Nella saldatura “ad arco” il metallo fuso, depositato in corrispondenza delle giunzioni delle piattine, raffreddandosi, ritorna ad assumere la consistenza del ferro e assicura una robustissima unione.

La tecnica di saldatura non è particolarmente difficile da imparare per un fai da te, ma sono necessarie alcune prove prima di passare ad una costruzione vera e propria. In commercio si trovano le praticissime saldatrici ad “inverter” molto più leggere e maneggevoli di quelle tradizionali, che si rivelano ottime per lavori di bricolage.


Leggi la nostra guida su come saldare correttamente

FASI DELLA SALDATURA

  1. I pezzi da saldare vanno tagliati di misura con tagli precisi e lineari in modo da realizzare un buon accostamento con gli altri pezzi.
  2. I bordi che vanno saldati devono essere, in genere, smussati in modo da formare una sede per il metallo d’apporto che fonde.
  3. Il metallo va sempre disossidato e pulito da eventuali tracce di grasso in modo da rendere il contatto elettrico sicuro e stabile.
  4. Si collegano alla saldatrice la pinza di massa e quella che afferra la bacchetta.

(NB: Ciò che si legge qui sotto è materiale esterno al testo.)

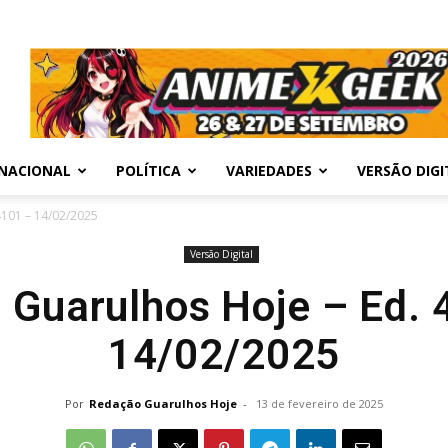
NACIONAL
POLÍTICA
VARIEDADES
VERSÃO DIGI
4101 – 14/02/2025
Versão Digital
l Guarulhos Hoje – Ed. 
14/02/2025
Por
Redação Guarulhos Hoje
-
13 de fevereiro de 2025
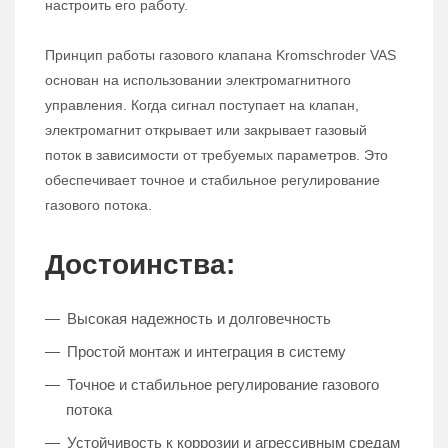
настроить его работу.
Принцип работы газового клапана Kromschroder VAS
основан на использовании электромагнитного
управления. Когда сигнал поступает на клапан,
электромагнит открывает или закрывает газовый
поток в зависимости от требуемых параметров. Это
обеспечивает точное и стабильное регулирование
газового потока.
Достоинства:
Высокая надежность и долговечность
Простой монтаж и интеграция в систему
Точное и стабильное регулирование газового
потока
Устойчивость к коррозии и агрессивным средам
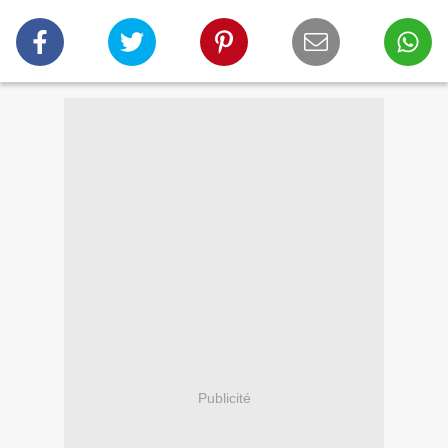
Publicité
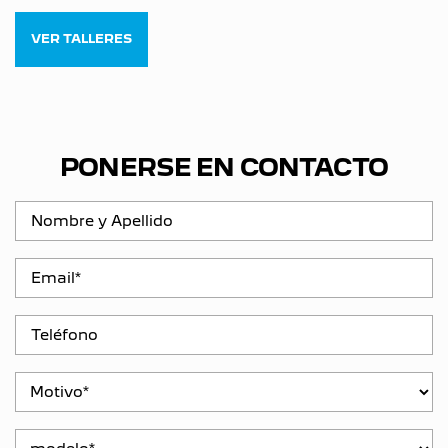
VER TALLERES
PONERSE EN CONTACTO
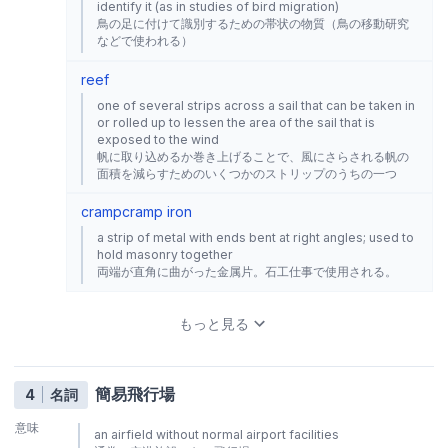
identify it (as in studies of bird migration)
鳥の足に付けて識別するための帯状の物質（鳥の移動研究
などで使われる）
reef
one of several strips across a sail that can be taken in
or rolled up to lessen the area of the sail that is
exposed to the wind
帆に取り込めるか巻き上げることで、風にさらされる帆の
面積を減らすためのいくつかのストリップのうちの一つ
cramp
cramp iron
a strip of metal with ends bent at right angles; used to
hold masonry together
両端が直角に曲がった金属片。石工仕事で使用される。
もっと見る
簡易飛行場
4
名詞
意味
an airfield without normal airport facilities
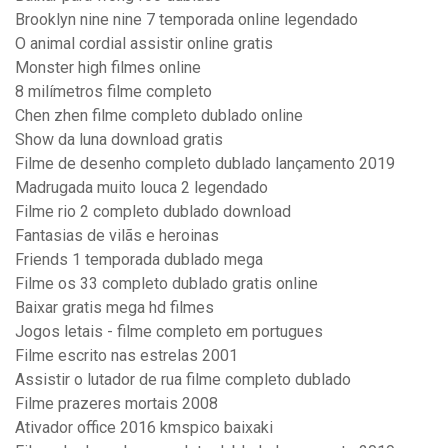
Brooklyn nine nine 7 temporada online legendado
O animal cordial assistir online gratis
Monster high filmes online
8 milímetros filme completo
Chen zhen filme completo dublado online
Show da luna download gratis
Filme de desenho completo dublado lançamento 2019
Madrugada muito louca 2 legendado
Filme rio 2 completo dublado download
Fantasias de vilãs e heroinas
Friends 1 temporada dublado mega
Filme os 33 completo dublado gratis online
Baixar gratis mega hd filmes
Jogos letais - filme completo em portugues
Filme escrito nas estrelas 2001
Assistir o lutador de rua filme completo dublado
Filme prazeres mortais 2008
Ativador office 2016 kmspico baixaki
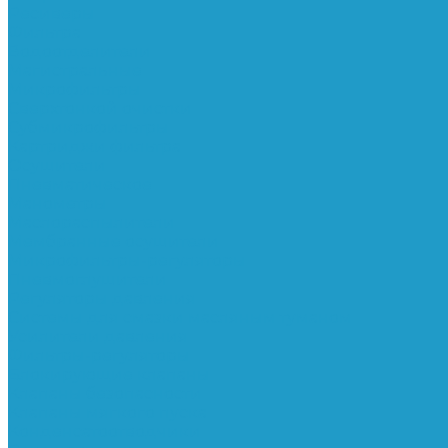
Ресиверы
Фильтра
Водоотделители
Магистральные
Микрофильтры
Сверхтонкой очистки
Субмикрофильтры
Картриджи фильтра
Осушители
Пневматическое
Манометры
Маслораспылители
Мембранные осушители
Микрофильтры-регуляторы
Пневмоглушители
Регуляторы давления
Системы для смазки масляным туманом
Усилители давления
Фильтры-регуляторы
Блокирующие клапаны
Клапаны безопасности
Клапаны мягкого пуска
Конденсатоотводчики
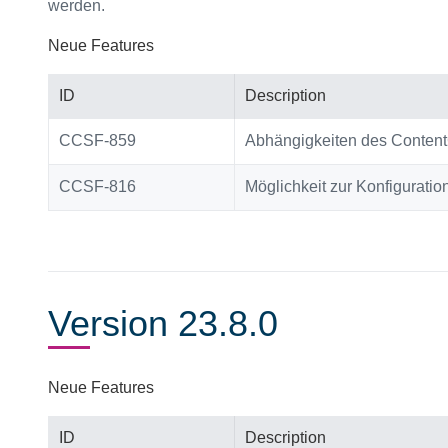
werden.
Neue Features
ID
Description
CCSF-859
Abhängigkeiten des Content
CCSF-816
Möglichkeit zur Konfigurati
Version 23.8.0
Neue Features
ID
Description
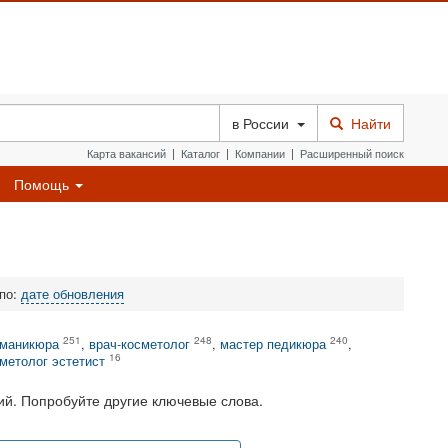
в
России
Найти
Карта вакансий
|
Каталог
|
Компании
|
Расширенный поиск
Помощь
 по:
дате обновления
251
248
240
 маникюра
,
врач-косметолог
,
мастер педикюра
,
16
метолог эстетист
й. Попробуйте другие ключевые слова.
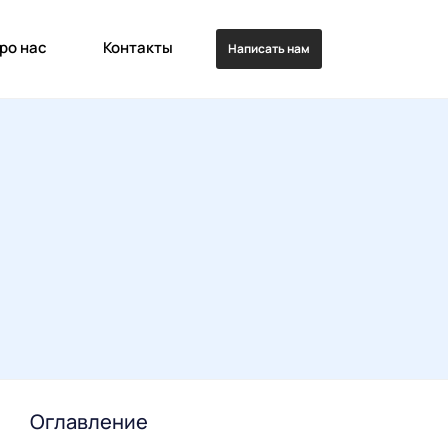
ро нас
Контакты
Написать нам
Оглавление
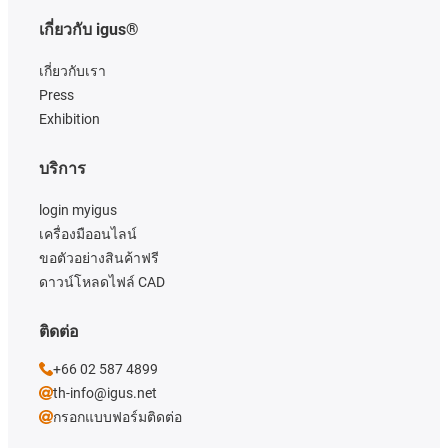
เกี่ยวกับ igus®
เกี่ยวกับเรา
Press
Exhibition
บริการ
login myigus
เครื่องมืออนไลน์
ขอตัวอย่างสินค้าฟรี
ดาวน์โหลดไฟล์ CAD
ติดต่อ
+66 02 587 4899
th-info@igus.net
กรอกแบบฟอร์มติดต่อ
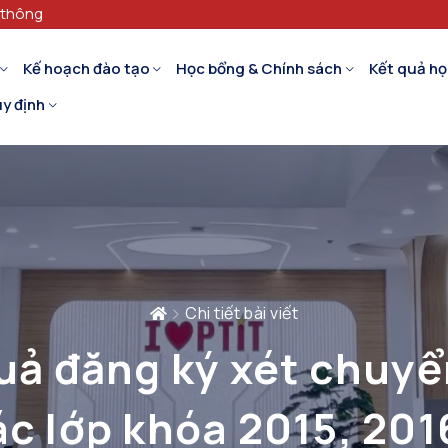
 thông
Kế hoạch đào tạo
Học bổng & Chính sách
Kết quả họ
y định
Chi tiết bài viết
uả đăng ký xét chuyể
ác lớp khóa 2015, 2016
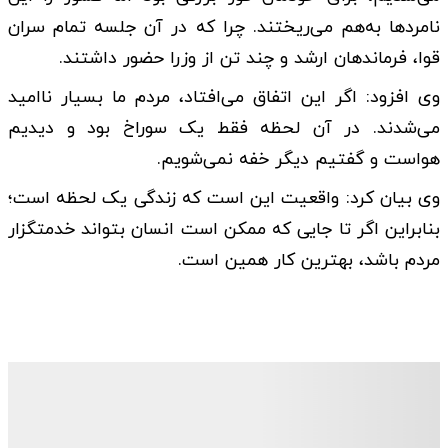
نامردها به‌هم می‌ریختند. چرا که در آن جلسه تمام سران
قوا، فرماندهان ارشد و چند تن از وزرا حضور داشتند.
وی افزود: اگر این اتفاق می‌افتاد، مردم ما بسیار ناامید
می‌شدند. در آن لحظه فقط یک سوراخ بود و دیدیم
هواست و گفتیم دیگر خفه نمی‌شویم.
وی بیان کرد: واقعیت این است که زندگی یک لحظه است؛
بنابراین اگر تا جایی که ممکن است انسان بتواند خدمتگزار
مردم باشد، بهترین کار همین است.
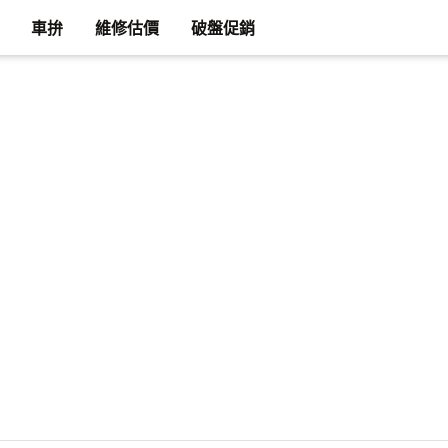
車拚
維修估價
破盤促銷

Si regola l’intensità di corrente in funzione del diametro della bacchetta.
  5. La pinza di massa si collega al metallo e si porta a contatto con questo la bacchetta che fondendo realizza la saldatura.
  6. Alcuni punti di saldatura permettono di collegare i pezzi prima di procedere della saldatura finale lungo tutta la linea di contatto.